Leave out every picture and set down, exactly, the lines below from the one holding "Mira lo que dicen nuestros" up to and including the one holding "онлайн-ресурсам для точного".
====================
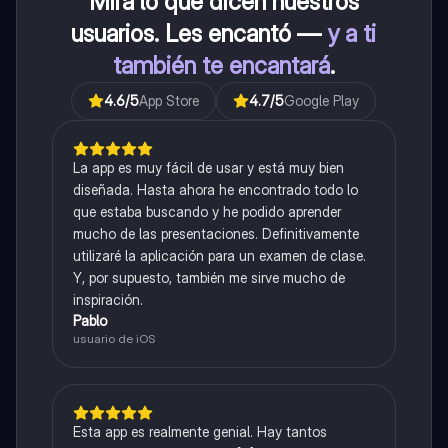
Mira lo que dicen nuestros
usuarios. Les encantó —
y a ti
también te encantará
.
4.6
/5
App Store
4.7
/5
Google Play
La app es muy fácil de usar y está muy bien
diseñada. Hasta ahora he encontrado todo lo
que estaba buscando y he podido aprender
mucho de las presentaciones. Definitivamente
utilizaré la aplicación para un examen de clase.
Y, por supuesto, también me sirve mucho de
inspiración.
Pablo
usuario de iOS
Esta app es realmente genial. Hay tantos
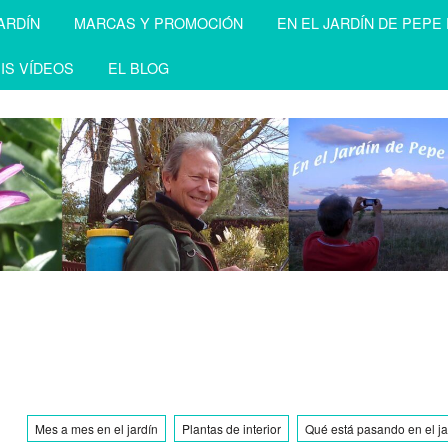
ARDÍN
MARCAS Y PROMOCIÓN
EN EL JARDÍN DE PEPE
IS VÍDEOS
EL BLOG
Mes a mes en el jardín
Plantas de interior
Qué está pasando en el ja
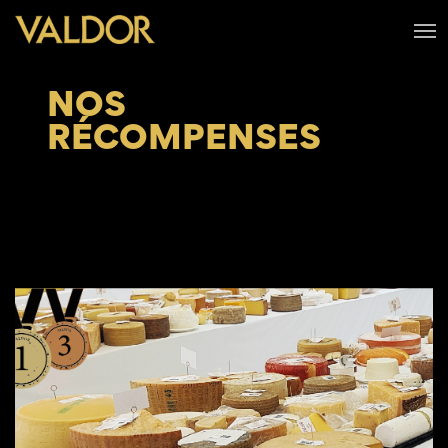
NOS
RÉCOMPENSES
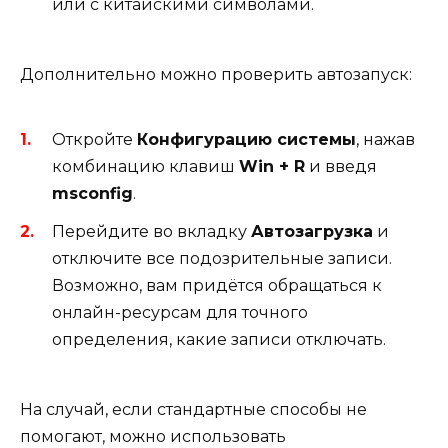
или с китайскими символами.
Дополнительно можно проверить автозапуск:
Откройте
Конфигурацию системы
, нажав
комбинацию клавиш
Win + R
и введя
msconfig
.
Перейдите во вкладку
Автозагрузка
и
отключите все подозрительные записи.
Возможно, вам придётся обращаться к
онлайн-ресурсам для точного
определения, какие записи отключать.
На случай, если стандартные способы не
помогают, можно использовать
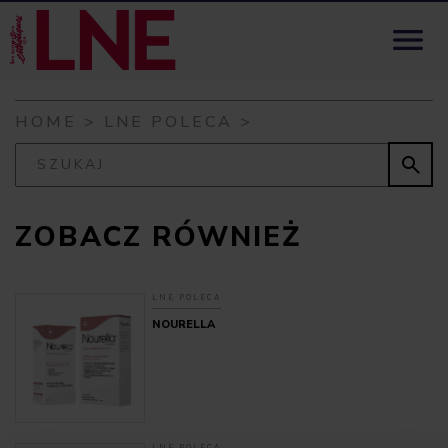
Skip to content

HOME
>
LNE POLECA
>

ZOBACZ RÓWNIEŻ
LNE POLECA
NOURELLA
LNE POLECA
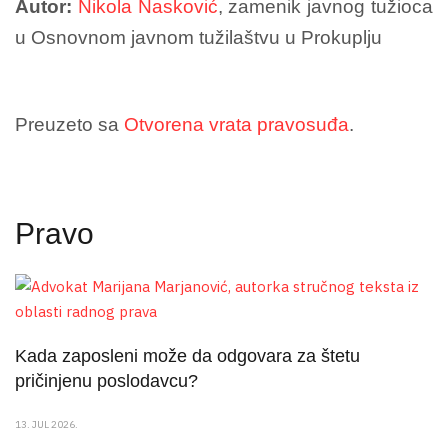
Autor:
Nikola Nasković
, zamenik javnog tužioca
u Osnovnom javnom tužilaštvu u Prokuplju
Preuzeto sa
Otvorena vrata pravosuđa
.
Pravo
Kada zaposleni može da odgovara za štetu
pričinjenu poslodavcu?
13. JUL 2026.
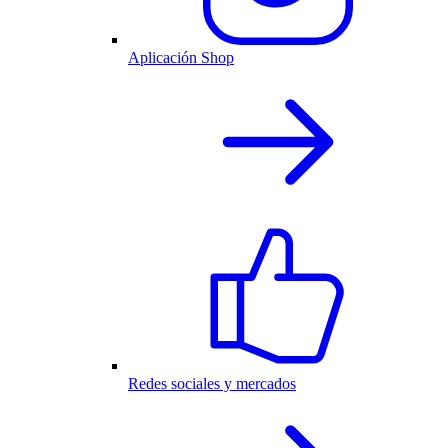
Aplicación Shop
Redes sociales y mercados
====================
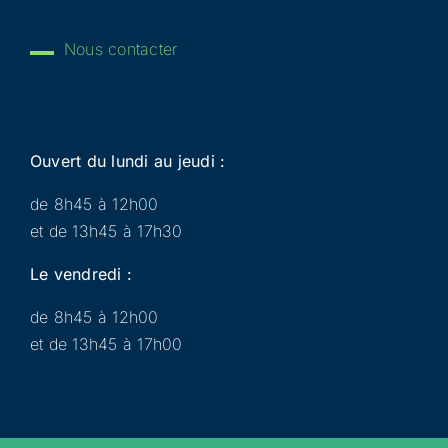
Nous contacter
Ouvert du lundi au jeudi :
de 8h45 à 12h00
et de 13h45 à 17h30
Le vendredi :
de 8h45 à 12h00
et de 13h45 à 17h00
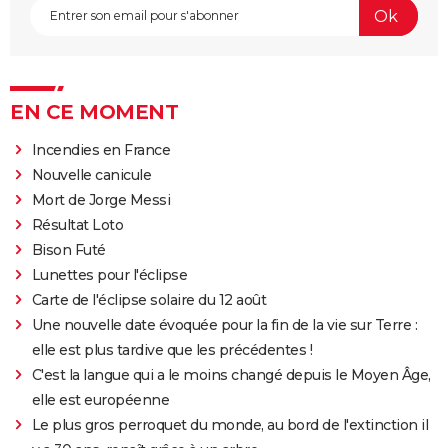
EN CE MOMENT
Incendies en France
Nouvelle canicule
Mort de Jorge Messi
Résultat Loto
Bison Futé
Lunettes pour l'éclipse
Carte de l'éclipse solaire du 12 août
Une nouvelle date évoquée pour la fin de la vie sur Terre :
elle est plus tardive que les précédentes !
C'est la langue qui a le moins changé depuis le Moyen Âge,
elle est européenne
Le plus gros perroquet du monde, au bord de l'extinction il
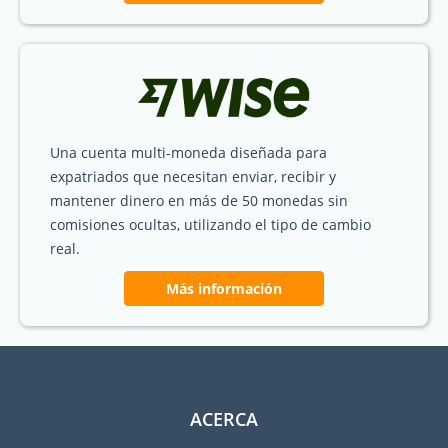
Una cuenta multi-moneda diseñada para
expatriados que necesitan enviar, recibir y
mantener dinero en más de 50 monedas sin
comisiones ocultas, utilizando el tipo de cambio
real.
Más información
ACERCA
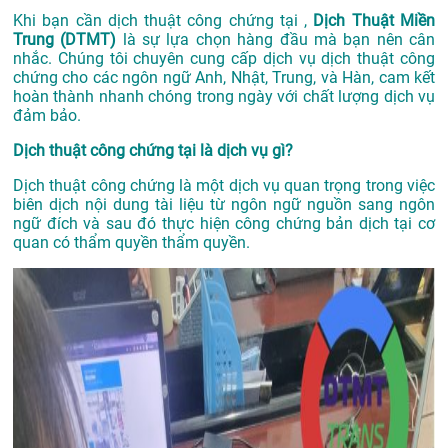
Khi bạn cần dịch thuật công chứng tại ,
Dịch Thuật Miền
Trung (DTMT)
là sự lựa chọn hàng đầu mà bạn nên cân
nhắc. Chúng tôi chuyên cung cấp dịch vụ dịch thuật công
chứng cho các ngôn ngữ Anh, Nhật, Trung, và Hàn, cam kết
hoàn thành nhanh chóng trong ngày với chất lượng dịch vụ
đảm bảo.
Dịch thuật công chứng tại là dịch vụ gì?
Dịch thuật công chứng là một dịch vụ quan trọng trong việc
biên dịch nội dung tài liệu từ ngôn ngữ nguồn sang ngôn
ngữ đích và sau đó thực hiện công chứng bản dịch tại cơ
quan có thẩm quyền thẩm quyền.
====================
* RESPONSE AREA *
Mira lo que dicen nuestros
usuarios. Les encantó —
y a ti
también te encantará
.
4.6
/5
App Store
4.7
/5
Google Play
La app es muy fácil de usar y está muy bien
diseñada. Hasta ahora he encontrado todo lo
que estaba buscando y he podido aprender
mucho de las presentaciones. Definitivamente
utilizaré la aplicación para un examen de clase.
Y, por supuesto, también me sirve mucho de
inspiración.
Pablo
usuario de iOS
Esta app es realmente genial. Hay tantos
ARDÍN
MARCAS Y PROMOCIÓN
EN EL JARDÍN DE PEPE
IS VÍDEOS
EL BLOG
Mes a mes en el jardín
Plantas de interior
Qué está pasando en el ja
NOS
RÉCOMPENSES
или с китайскими символами.
Дополнительно можно проверить автозапуск:
Откройте
Конфигурацию системы
, нажав
комбинацию клавиш
Win + R
и введя
msconfig
.
Перейдите во вкладку
Автозагрузка
и
отключите все подозрительные записи.
Возможно, вам придётся обращаться к
онлайн-ресурсам для точного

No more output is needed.